* [Study material]
□ □ □
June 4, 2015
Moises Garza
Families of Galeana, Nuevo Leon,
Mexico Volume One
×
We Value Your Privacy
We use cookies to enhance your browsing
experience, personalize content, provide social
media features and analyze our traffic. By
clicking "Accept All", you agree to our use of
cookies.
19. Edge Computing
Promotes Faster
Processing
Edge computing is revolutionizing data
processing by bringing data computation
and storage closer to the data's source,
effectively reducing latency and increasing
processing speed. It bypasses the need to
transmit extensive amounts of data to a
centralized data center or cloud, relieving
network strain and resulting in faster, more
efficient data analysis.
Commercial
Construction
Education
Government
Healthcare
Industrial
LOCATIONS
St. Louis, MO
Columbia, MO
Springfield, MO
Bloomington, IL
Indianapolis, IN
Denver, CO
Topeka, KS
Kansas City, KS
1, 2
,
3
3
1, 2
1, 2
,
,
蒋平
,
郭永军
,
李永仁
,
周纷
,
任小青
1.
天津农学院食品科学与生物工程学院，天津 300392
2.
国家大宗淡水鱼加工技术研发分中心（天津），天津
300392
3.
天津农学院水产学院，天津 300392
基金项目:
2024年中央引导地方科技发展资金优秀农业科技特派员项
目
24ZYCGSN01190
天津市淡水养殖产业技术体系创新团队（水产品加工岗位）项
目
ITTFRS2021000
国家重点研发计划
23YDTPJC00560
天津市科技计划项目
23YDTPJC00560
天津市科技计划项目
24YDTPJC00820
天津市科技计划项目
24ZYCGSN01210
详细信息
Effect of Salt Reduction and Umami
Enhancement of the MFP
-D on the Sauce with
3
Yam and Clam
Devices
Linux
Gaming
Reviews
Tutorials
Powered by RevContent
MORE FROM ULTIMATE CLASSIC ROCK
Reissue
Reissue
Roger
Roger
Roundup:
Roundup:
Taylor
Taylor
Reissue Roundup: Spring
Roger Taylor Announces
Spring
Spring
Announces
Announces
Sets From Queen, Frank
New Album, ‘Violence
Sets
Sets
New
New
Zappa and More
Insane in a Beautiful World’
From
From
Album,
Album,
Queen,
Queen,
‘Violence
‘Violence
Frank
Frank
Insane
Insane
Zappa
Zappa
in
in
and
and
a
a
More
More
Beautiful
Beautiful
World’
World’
□ □ □
* [What is being asked] All the records above need to be restated exactly, line by line.

* [Written response]
June 4, 2015
Moises Garza
Families of Galeana, Nuevo Leon,
Mexico Volume One
×
We Value Your Privacy
We use cookies to enhance your browsing
experience, personalize content, provide social
media features and analyze our traffic. By
clicking "Accept All", you agree to our use of
cookies.
19. Edge Computing
Promotes Faster
Processing
Edge computing is revolutionizing data
processing by bringing data computation
and storage closer to the data's source,
effectively reducing latency and increasing
processing speed. It bypasses the need to
transmit extensive amounts of data to a
centralized data center or cloud, relieving
network strain and resulting in faster, more
efficient data analysis.
Commercial
Construction
Education
Government
Healthcare
Industrial
LOCATIONS
St. Louis, MO
Columbia, MO
Springfield, MO
Bloomington, IL
Indianapolis, IN
Denver, CO
Topeka, KS
Kansas City, KS
1, 2
,
3
3
1, 2
1, 2
,
,
蒋平
,
郭永军
,
李永仁
,
周纷
,
任小青
1.
天津农学院食品科学与生物工程学院，天津 300392
2.
国家大宗淡水鱼加工技术研发分中心（天津），天津
300392
3.
天津农学院水产学院，天津 300392
基金项目:
2024年中央引导地方科技发展资金优秀农业科技特派员项
目
24ZYCGSN01190
天津市淡水养殖产业技术体系创新团队（水产品加工岗位）项
目
ITTFRS2021000
国家重点研发计划
23YDTPJC00560
天津市科技计划项目
23YDTPJC00560
天津市科技计划项目
24YDTPJC00820
天津市科技计划项目
24ZYCGSN01210
详细信息
Effect of Salt Reduction and Umami
Enhancement of the MFP
-D on the Sauce with
3
Yam and Clam
Devices
Linux
Gaming
Reviews
Tutorials
Powered by RevContent
MORE FROM ULTIMATE CLASSIC ROCK
Reissue
Reissue
Roger
Roger
Roundup:
Roundup:
Taylor
Taylor
Reissue Roundup: Spring
Roger Taylor Announces
Spring
Spring
Announces
Announces
Sets From Queen, Frank
New Album, ‘Violence
Sets
Sets
New
New
Zappa and More
Insane in a Beautiful World’
From
From
Album,
Album,
Queen,
Queen,
‘Violence
‘Violence
Frank
Frank
Insane
Insane
Zappa
Zappa
in
in
and
and
a
a
More
More
Beautiful
Beautiful
World’
World’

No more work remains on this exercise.